Invasive membrane protrusions play a central role in a variety of cellular processes. Unlike filopodia, invasive protrusions are mechanically stiff and propelled by branched actin polymerization. However, how branched actin filaments are organized to create finger-like invasive protrusions is unclear. Here, by examining the mammalian fusogenic synapse, where invasive protrusions are generated to promote cell membrane juxtaposition and fusion, we have uncovered the mechanism underlying invasive protrusion formation. We show that two nucleation-promoting factors for the Arp2/3 complex, WAVE and N-WASP, exhibit different localization patterns in the protrusions. Whereas WAVE is closely associated with the plasma membrane at the leading edge of the protrusive structures, N-WASP is enriched with WIP along the actin bundles in the shafts of the protrusions. During protrusion initiation and growth, the Arp2/3 complex nucleates branched actin filaments to generate low-density actin clouds in which the large GTPase dynamin organizes the new branched actin filaments into bundles, followed by actin-bundle stabilization by WIP, the latter functioning as an actin-bundling protein.
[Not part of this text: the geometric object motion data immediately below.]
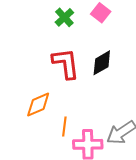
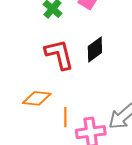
orange diamond: (38, 104) -> (37, 98), turned 36

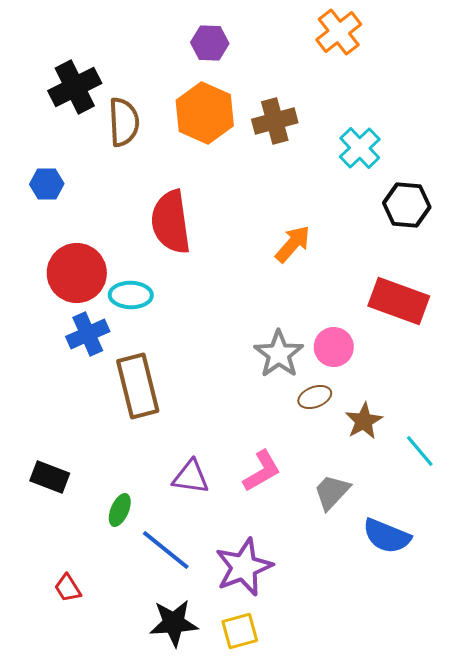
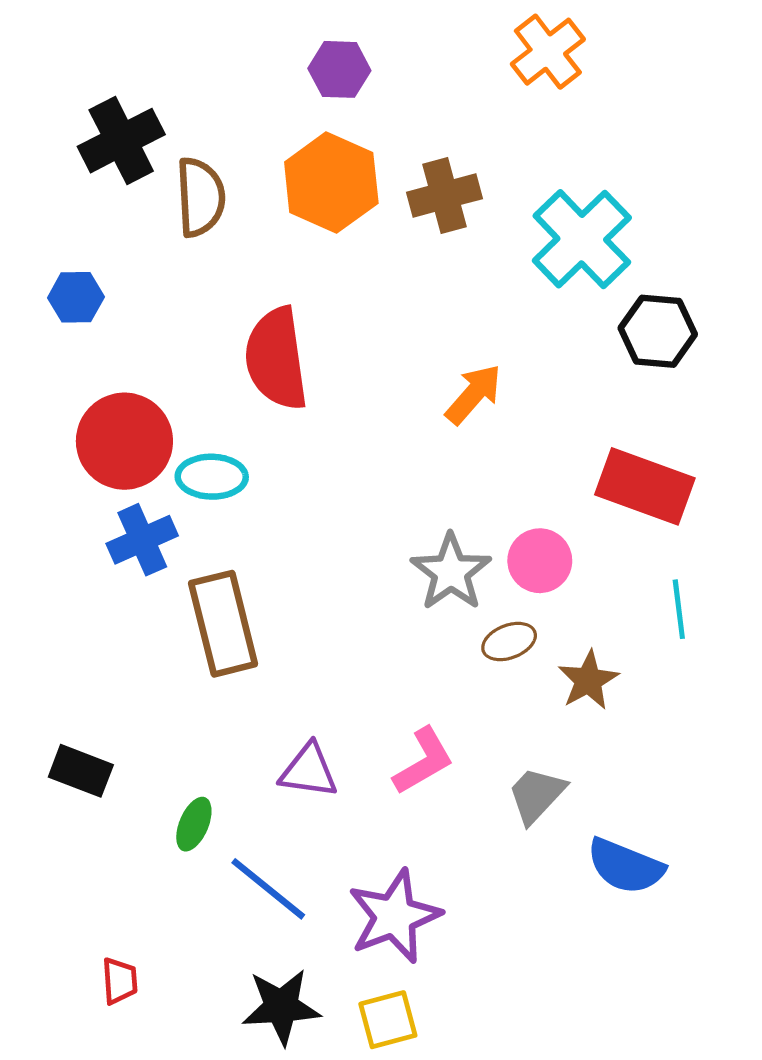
cyan cross: (360, 148) -> (582, 239), size x1.5
cyan line: (420, 451) -> (679, 609), moved, turned 33
red trapezoid: (68, 588) -> (120, 981), moved, turned -152

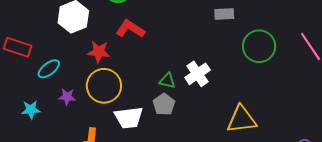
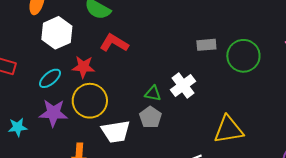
gray rectangle: (224, 14) -> (206, 45), moved
cyan ellipse: (49, 69) -> (50, 78), moved
purple star: (67, 97) -> (53, 113), size x1.6

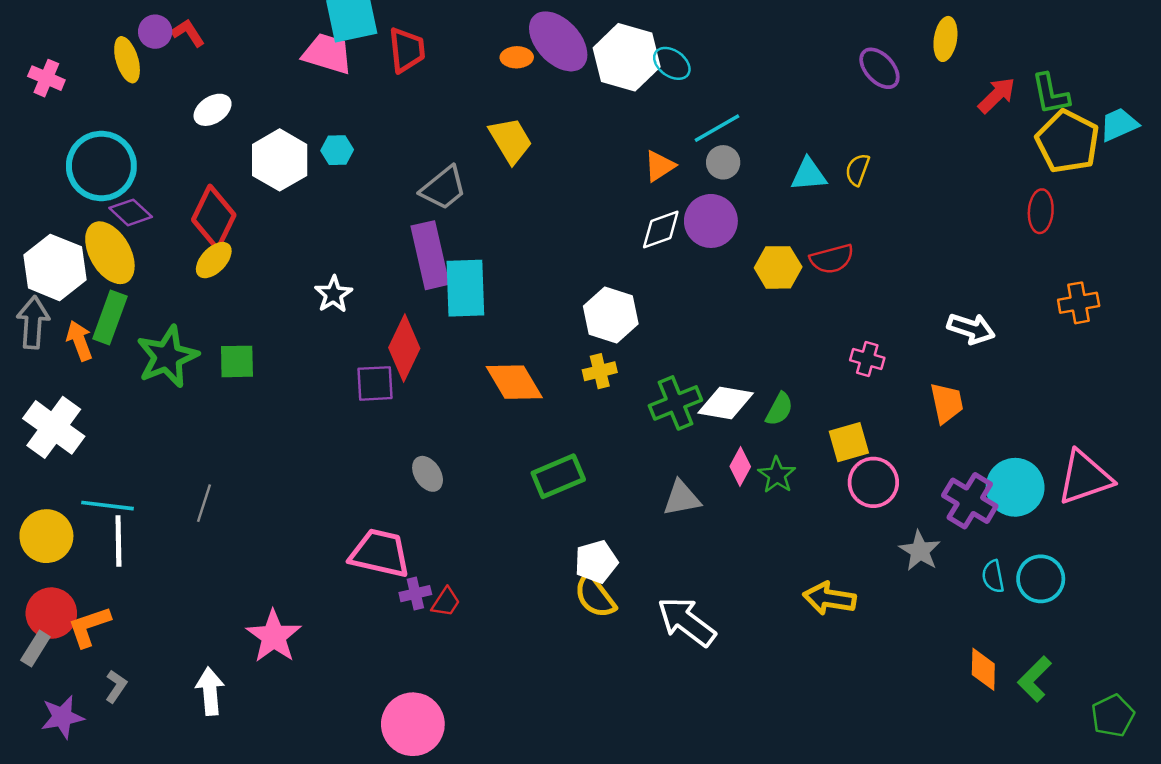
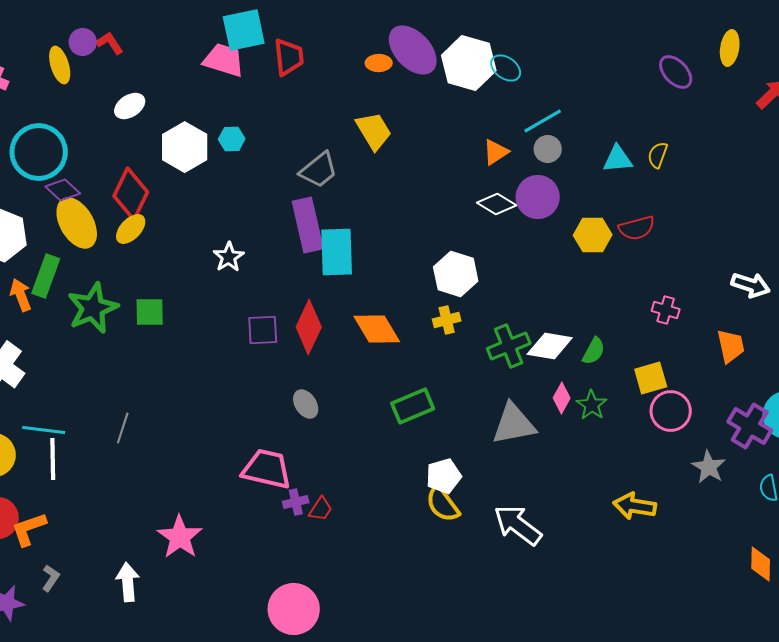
white diamond: (661, 230) -> (497, 204), turned 51
yellow ellipse: (110, 253) -> (77, 223), moved
red diamond: (404, 348) -> (309, 327), moved
gray triangle: (682, 498) -> (514, 424), size x1.4

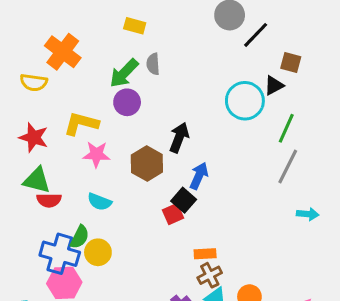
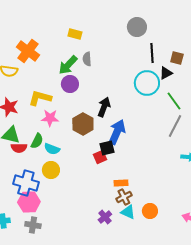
black line: (256, 35) -> (152, 53), moved, turned -48
green line: (286, 128) -> (174, 101), turned -60
blue arrow: (199, 176) -> (117, 132), size x1.4
black square: (184, 200) -> (107, 148), turned 35
green semicircle: (80, 237) -> (37, 141), moved
yellow circle: (98, 252) -> (51, 170), moved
Disruption of any of these components results in defective protrusions and failed myoblast fusion in cultured cells and mouse embryos. Together, our study has revealed the intricate spatiotemporal coordination between two nucleation-promoting factors and two actin-bundling proteins in building invasive protrusions at the mammalian fusogenic synapse and has general implications in understanding invasive protrusion formation in cellular processes beyond cell–cell fusion.
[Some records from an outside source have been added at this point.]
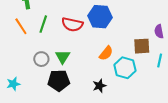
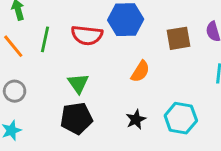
brown square: (142, 46) -> (178, 38), moved
gray circle: (41, 59) -> (15, 91), moved
cyan hexagon: (125, 68) -> (181, 118), moved

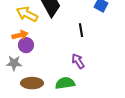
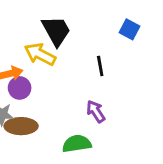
yellow arrow: (27, 14) -> (40, 54), moved
brown ellipse: (32, 83) -> (21, 126), moved

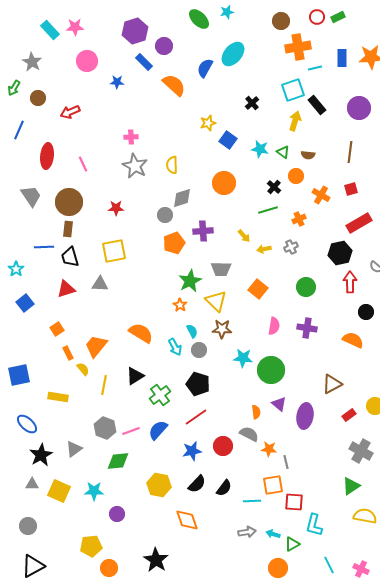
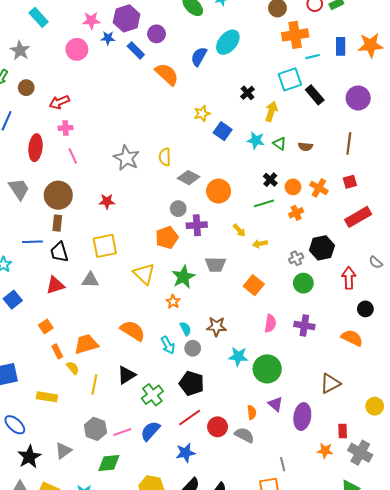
pink star: (75, 27) -> (91, 20), moved
blue star: (117, 82) -> (108, 38), moved
yellow arrow: (295, 121) -> (271, 111), moved
pink cross: (131, 137) -> (65, 128), moved
orange circle: (296, 176) -> (293, 187), moved
orange circle: (224, 183) -> (219, 191), moved
gray diamond: (182, 198) -> (189, 178), moved, turned 45
gray circle: (165, 215) -> (178, 209), moved
gray cross: (291, 247) -> (296, 258), moved
black hexagon: (340, 253) -> (322, 248), moved
yellow triangle: (216, 301) -> (144, 274), moved
orange trapezoid: (96, 346) -> (86, 344), turned 35
red rectangle: (349, 415) -> (343, 431), moved, turned -56
red circle: (223, 446) -> (218, 427), moved
orange star: (269, 449) -> (325, 451), moved

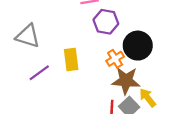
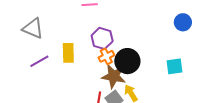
purple hexagon: (106, 22) -> (102, 38), moved
black circle: (138, 46) -> (127, 61), moved

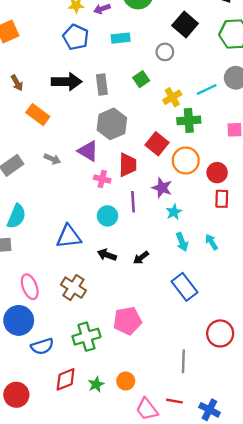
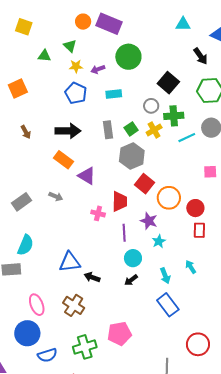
gray rectangle: (102, 84) -> (108, 130), moved
yellow cross: (172, 97) -> (154, 130), moved
orange rectangle: (38, 115) -> (64, 160), moved
green cross: (189, 120) -> (174, 116), moved
gray hexagon: (112, 124) -> (132, 156), moved
purple triangle: (88, 151) -> (87, 176), moved
cyan circle: (108, 216) -> (133, 258), moved
cyan arrow: (182, 242) -> (165, 276), moved
black arrow: (107, 255) -> (92, 277), moved

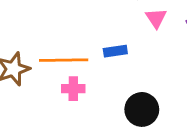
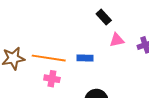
pink triangle: (156, 18) -> (117, 40), turned 42

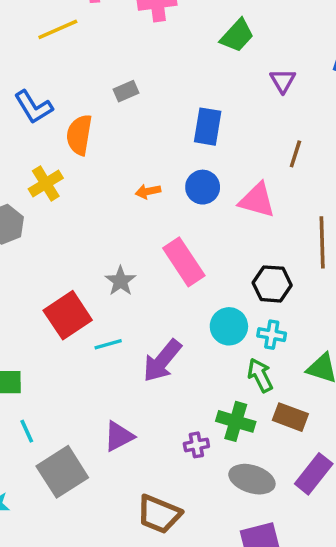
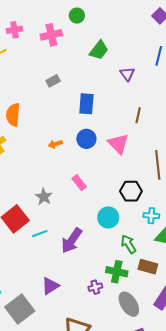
gray rectangle: (126, 91) -> (53, 81), moved
pink triangle: (257, 200) -> (118, 144), turned 35
pink rectangle: (184, 262) -> (79, 183), size x0.6
cyan cross: (272, 335) -> (151, 216), moved
gray ellipse: (252, 479) -> (129, 304), turned 45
侵袭性膜突起在各种细胞过程中起着核心作用。与丝状伪足不同，侵袭性突起在机械上是刚性的，并由支链肌动蛋白聚合推动。然而，支链肌动蛋白丝如何组织以产生手指状侵袭性突起尚不清楚。在这里，通过检查哺乳动物融合突触，其中产生侵袭性突起以促进细胞膜并列和融合，我们揭示了侵袭性突起形成的机制。我们表明 Arp2/3 复合物的两种成核促进因子 WAVE 和 N-WASP 在突起中表现出不同的定位模式。WAVE 与突起结构前缘的质膜密切相关，而 N-WASP 则沿着突起轴中的肌动蛋白束富含 WIP。在突起起始和生长过程中，Arp2/3 复合物使支链肌动蛋白丝成核以产生低密度肌动蛋白云，其中大 GTP 酶动力蛋白将新的支链肌动蛋白丝组织成束，然后通过 WIP 实现肌动蛋白束稳定，后者作为肌动蛋白束蛋白发挥作用。这些成分中的任何一个破坏都会导致培养细胞和小鼠胚胎中的突起缺陷和成肌细胞融合失败。总之，我们的研究揭示了两种成核促进因子和两种肌动蛋白束缚蛋白在哺乳动物融合突触处构建侵袭性突起过程中错综复杂的时空协调，并对理解细胞间融合后细胞过程中侵袭性突起的形成具有一般意义。